▶ [WORK REQUEST] Counting task for the entries below: give the number of lines that contain the word "bike", with no other text.

▶ [INPUT RECORDS]
:::

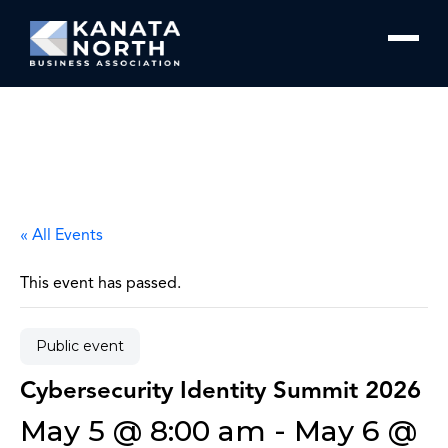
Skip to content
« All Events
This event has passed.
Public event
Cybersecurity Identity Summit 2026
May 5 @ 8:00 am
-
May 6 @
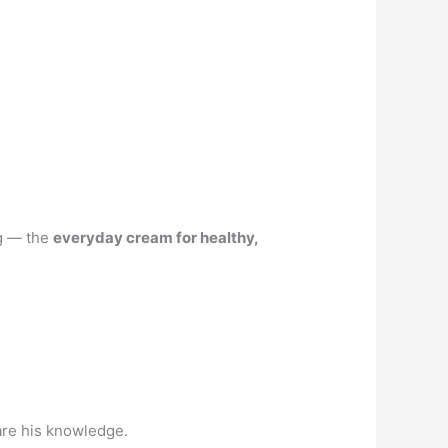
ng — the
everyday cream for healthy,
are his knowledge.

:::

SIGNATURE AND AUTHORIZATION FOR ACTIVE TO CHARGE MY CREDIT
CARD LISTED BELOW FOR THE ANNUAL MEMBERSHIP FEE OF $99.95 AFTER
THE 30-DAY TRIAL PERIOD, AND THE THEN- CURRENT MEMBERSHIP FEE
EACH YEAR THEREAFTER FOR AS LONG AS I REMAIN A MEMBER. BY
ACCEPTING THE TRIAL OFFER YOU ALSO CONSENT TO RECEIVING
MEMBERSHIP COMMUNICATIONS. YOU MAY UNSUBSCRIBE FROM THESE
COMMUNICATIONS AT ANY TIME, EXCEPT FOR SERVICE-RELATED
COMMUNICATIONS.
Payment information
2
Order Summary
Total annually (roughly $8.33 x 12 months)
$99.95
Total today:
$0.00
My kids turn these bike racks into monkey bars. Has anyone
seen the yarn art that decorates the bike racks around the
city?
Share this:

:::

▶ [PROBLEM SOLUTION] 2